# Web Scraping

### Introduction to the project
In this IT Coding project, we dive into the world of web scraping, harnessing the power of two formidable Python libraries, Selenium and BeautifulSoup, to extract and analyze Amazon product reviews.

### Understanding web scraping
***What exactly is web scraping?*** Web scraping is a sophisticated technique that enables the automatic retrieval and extraction of data from websites. In our case, it involves the parsing of the underlying HTML (Hypertext Markup Language) and XML (eXtensible Markup Language) on web pages. Through this process, we gain the ability to capture specific information, be it plain text, captivating images, valuable links, or even intricate data like product reviews.

In this project, we focus on Amazon product reviews, but the applications of web scraping are boundless.

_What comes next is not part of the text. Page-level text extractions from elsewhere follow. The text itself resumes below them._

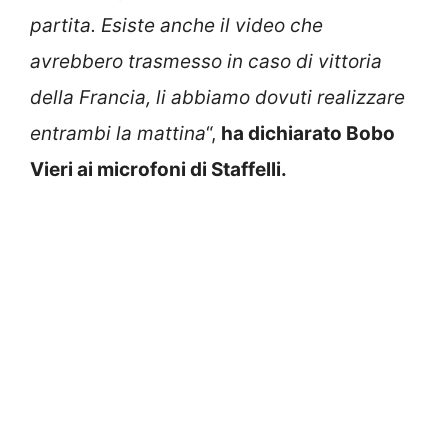
partita. Esiste anche il video che
avrebbero trasmesso in caso di vittoria
della Francia, li abbiamo dovuti realizzare
entrambi la mattina
“,
ha dichiarato Bobo
Vieri ai microfoni di Staffelli.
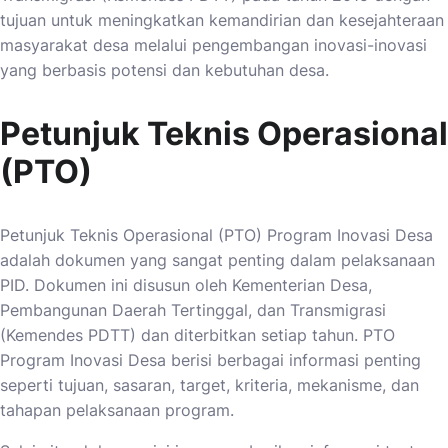
tujuan untuk meningkatkan kemandirian dan kesejahteraan
masyarakat desa melalui pengembangan inovasi-inovasi
yang berbasis potensi dan kebutuhan desa.
Petunjuk Teknis Operasional
(PTO)
Petunjuk Teknis Operasional (PTO) Program Inovasi Desa
adalah dokumen yang sangat penting dalam pelaksanaan
PID. Dokumen ini disusun oleh Kementerian Desa,
Pembangunan Daerah Tertinggal, dan Transmigrasi
(Kemendes PDTT) dan diterbitkan setiap tahun. PTO
Program Inovasi Desa berisi berbagai informasi penting
seperti tujuan, sasaran, target, kriteria, mekanisme, dan
tahapan pelaksanaan program.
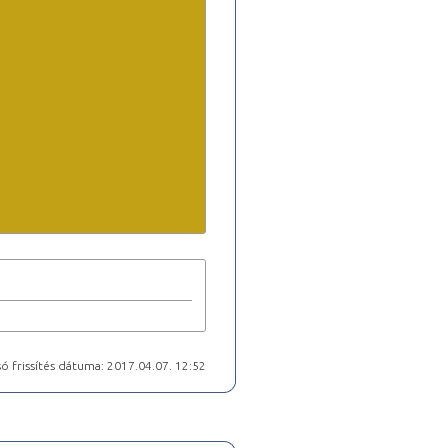
ó frissítés dátuma: 2017.04.07. 12:52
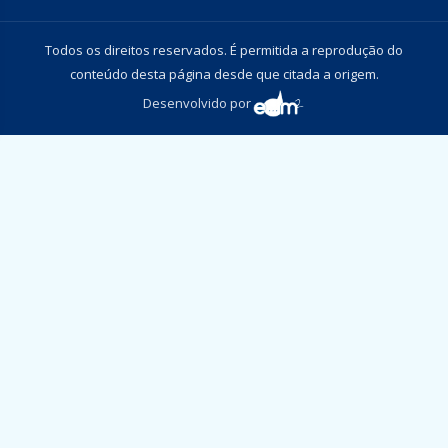
Todos os direitos reservados. É permitida a reprodução do
conteúdo desta página desde que citada a origem.
Desenvolvido por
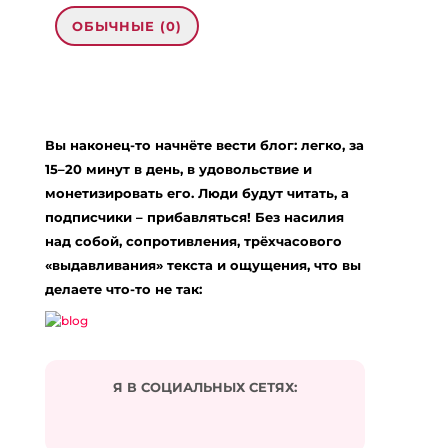
ОБЫЧНЫЕ (0)
0 комментариев на «“Как быть
продуктивной и не отвлекаться на
соцсети и мессенджеры?”»
Вы наконец-то начнёте вести блог: легко, за
15–20 минут в день, в удовольствие и
kostenloses iptv
:
монетизировать его. Люди будут читать, а
17.04.2024 в 00:04
… [Trackback]
подписчики – прибавляться! Без насилия
над собой, сопротивления, трёхчасового
[…] Information to that Topic: eharitonova.ru/kak-
«выдавливания» текста и ощущения, что вы
byt-produktivnoj-i-ne-otvlekatsya-na-socseti-i-
messendzhery/ […]
делаете что-то не так:
Ответить
original site
:
04.05.2024 в 18:58
Я В СОЦИАЛЬНЫХ СЕТЯХ:
… [Trackback]
[…] Info on that Topic: eharitonova.ru/kak-byt-
produktivnoj-i-ne-otvlekatsya-na-socseti-i-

This is the url of the product: https://www.amazon.co.uk/Sennheiser-Crystal-Clear-Cancellation-Customizable-Lightweight-MOMENTUM-4-Wireless-Black/product-reviews/B0B6GHW1SX/ref=cm_cr_arp_d_paging_btm_next_2?ie=8&reviewerType=all_reviews&pageNumber='
 

# Importing Dependencies

In [2]:
import time
from datetime import datetime
from bs4 import BeautifulSoup
from selenium import webdriver
from selenium.webdriver.chrome.options import Options
from selenium.common.exceptions import WebDriverException
import pandas as pd
import re

The script begins by importing necessary Python libraries:
- **time**: Used for adding time delays during web scraping.
- **BeautifulSoup**: A library for parsing HTML and XML documents.
- **selenium**: A web automation tool for controlling web browsers.
- **pandas**: A data manipulation library.
- **re**: The regular expressions library for text pattern matching.

# Chromedriver

Selenium is a powerful tool for controlling a web browser through the program. It is functional for all browsers, and it supports all major programming languages.

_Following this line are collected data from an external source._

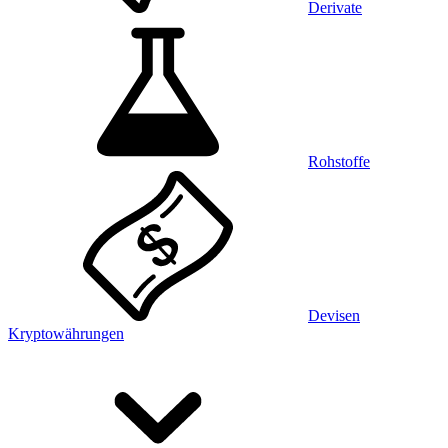
Derivate
Rohstoffe
Devisen
Kryptowährungen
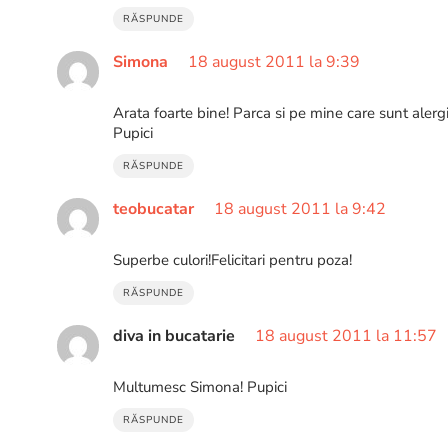
RĂSPUNDE
Simona
18 august 2011 la 9:39
Arata foarte bine! Parca si pe mine care sunt aler
Pupici
RĂSPUNDE
teobucatar
18 august 2011 la 9:42
Superbe culori!Felicitari pentru poza!
RĂSPUNDE
diva in bucatarie
18 august 2011 la 11:57
Multumesc Simona! Pupici
RĂSPUNDE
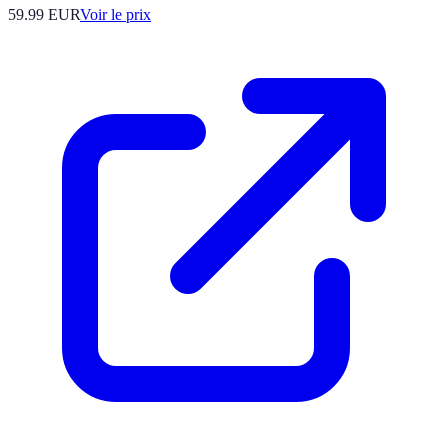
59.99
EUR
Voir le prix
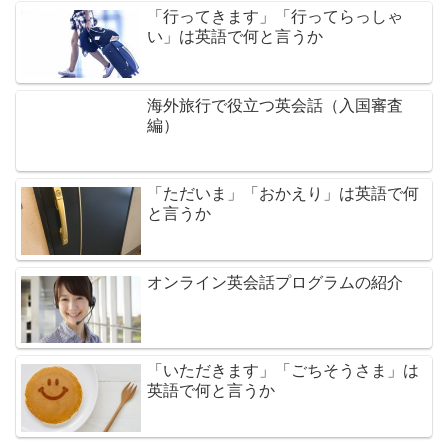
「行ってきます」「行ってらっしゃ
い」は英語で何と言うか
海外旅行で役立つ英会話（入国審査
編）
「ただいま」「おかえり」は英語で何
と言うか
オンライン英会話プログラムの紹介
「いただきます」「ごちそうさま」は
英語で何と言うか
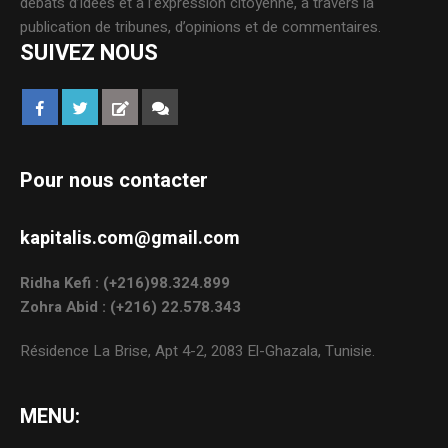
débats d’idées et à l’expression citoyenne, à travers la
publication de tribunes, d’opinions et de commentaires.
SUIVEZ NOUS
Pour nous contacter
kapitalis.com@gmail.com
Ridha Kefi : (+216)98.324.899
Zohra Abid : (+216) 22.578.343
Résidence La Brise, Apt 4-2, 2083 El-Ghazala, Tunisie.
MENU:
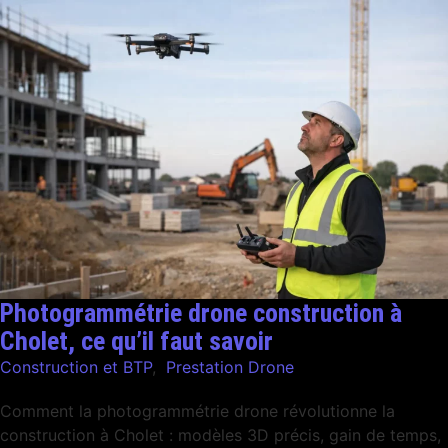
Photogrammétrie drone construction à
Cholet, ce qu’il faut savoir
Construction et BTP
,
Prestation Drone
Comment la photogrammétrie drone révolutionne la
construction à Cholet : modèles 3D précis, gain de temps,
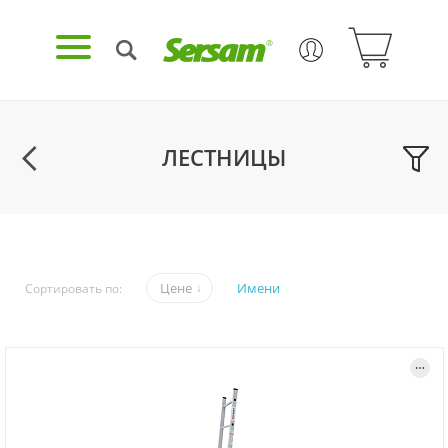
ЛЕСТНИЦЫ
Цене
Имени
Сортировать по:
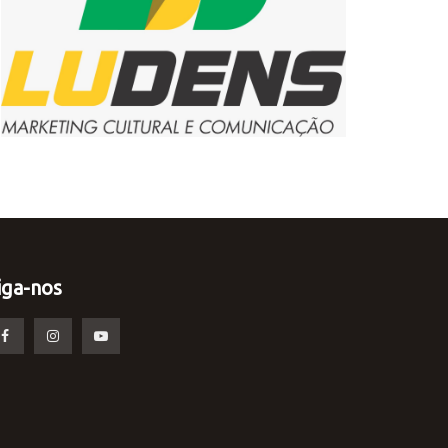
iga-nos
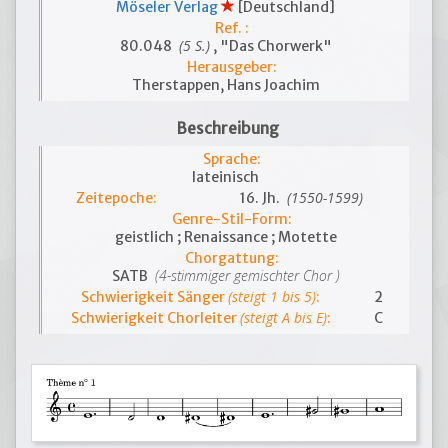
Möseler Verlag
[Deutschland]
Ref. :
(5 S.)
80.048
, "Das Chorwerk"
Herausgeber:
Therstappen, Hans Joachim
Beschreibung
Sprache:
lateinisch
(1550-1599)
Zeitepoche:
16. Jh.
Genre-Stil-Form:
geistlich ; Renaissance ; Motette
Chorgattung:
(4-stimmiger gemischter Chor )
SATB
(steigt 1 bis 5)
Schwierigkeit Sänger
:
2
(steigt A bis E)
Schwierigkeit Chorleiter
:
C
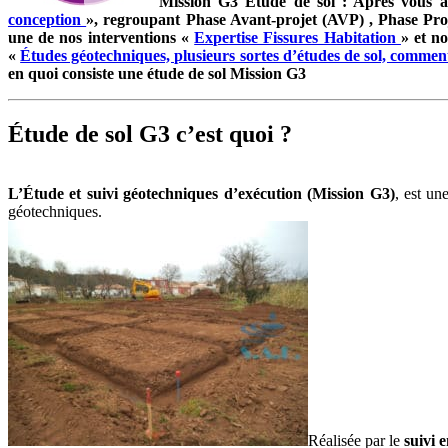
Mission G3 Étude de sol : Après vous av
conception
», regroupant Phase Avant-projet (AVP) , Phase Pro
une de nos interventions «
Expertise Fissures Habitation
» et n
«
Études géotechniques, plusieurs sortes d’études de sol, commen
en quoi consiste une étude de sol Mission G3
Étude de sol G3 c’est quoi ?
L’Étude et suivi géotechniques d’exécution (Mission G3)
, est u
géotechniques.
Réalisée par le
suivi 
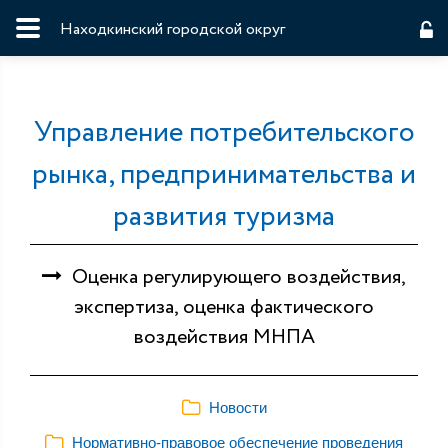
Находкинский городской округ
Управление потребительского
рынка, предпринимательства и
развития туризма
Оценка регулирующего воздействия,
экспертиза, оценка фактического
воздействия МНПА
Новости
Нормативно-правовое обеспечение проведения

Selenium WebDriver is a web automation framework that allows you to execute your tests against different browsers.

To find the suitable ChromeDriver follow this link: https://chromedriver.chromium.org/

Selenium WebDriver requires a driver to interface with the chosen browser. The driver acts as a bridge between your script and the browser. In this case, I'm using Chrome, so I need the ChromeDriver.

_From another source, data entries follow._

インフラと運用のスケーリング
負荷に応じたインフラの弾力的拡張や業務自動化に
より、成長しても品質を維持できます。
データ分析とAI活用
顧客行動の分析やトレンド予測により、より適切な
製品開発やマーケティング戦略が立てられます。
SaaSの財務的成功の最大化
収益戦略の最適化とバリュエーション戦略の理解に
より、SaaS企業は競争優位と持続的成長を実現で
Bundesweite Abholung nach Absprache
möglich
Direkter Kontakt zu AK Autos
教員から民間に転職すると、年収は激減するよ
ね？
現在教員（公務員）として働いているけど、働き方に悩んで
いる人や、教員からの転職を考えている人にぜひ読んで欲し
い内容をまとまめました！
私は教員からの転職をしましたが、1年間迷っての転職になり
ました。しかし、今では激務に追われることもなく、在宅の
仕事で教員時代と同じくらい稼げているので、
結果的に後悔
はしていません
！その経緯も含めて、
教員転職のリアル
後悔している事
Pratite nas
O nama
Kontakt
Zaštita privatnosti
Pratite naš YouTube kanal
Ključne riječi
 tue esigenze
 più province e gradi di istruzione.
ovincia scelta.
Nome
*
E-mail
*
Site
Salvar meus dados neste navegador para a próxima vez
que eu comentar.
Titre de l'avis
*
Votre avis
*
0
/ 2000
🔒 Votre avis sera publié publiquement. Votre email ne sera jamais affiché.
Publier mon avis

In the following code I didn't explicitly specified the path to the ChromeDriver because in a previous project of mine, I've already used it.

**How is this possible?** I've added the *chromedriver.exe* in a directory listed in my PATH (in Windows the system variable that your operating system uses to locate needed executables from the command line or Terminal window). Doing this, The system will automatically find the *chromedriver.exe* in the directories specified in the PATH.

In the other case, is sufficient to add **chromedriver_path = 'path/to/chromedriver.exe'**

### IN WINDOWS ### 
To add the ChromeDriver in the PATH you will have to modify the system's variables to include the ChromeDriver.

# Insights

The script utilize the Selenium library to automate a headless Chrome broweser for web scraping. 
- Headless means that the browser runs without a visible interface, which is useful to scrape without the user interaction.
- The line ('--disable-gpu') disables GPU usage when running Chrome in headless mode.
The last line allow to interact with web pages, scraping everything needed in the background **without  a visible browser window**
In addition the deactivation of the GPU result in a more efficient and faster headless browsing and web scraping.

### CSS Selectors

The Cascading Style Sheets (CSS) selectors are patterns used to select and style HTML elements.

**'.a-section.review'**: This selector targets the container element that wraps each individual review on the Amazon product reviews page.

**'.review-text'**: This selector is used to extract the text content of the review.

**'.review-title'**: This selector is used to extract the text content of the review title.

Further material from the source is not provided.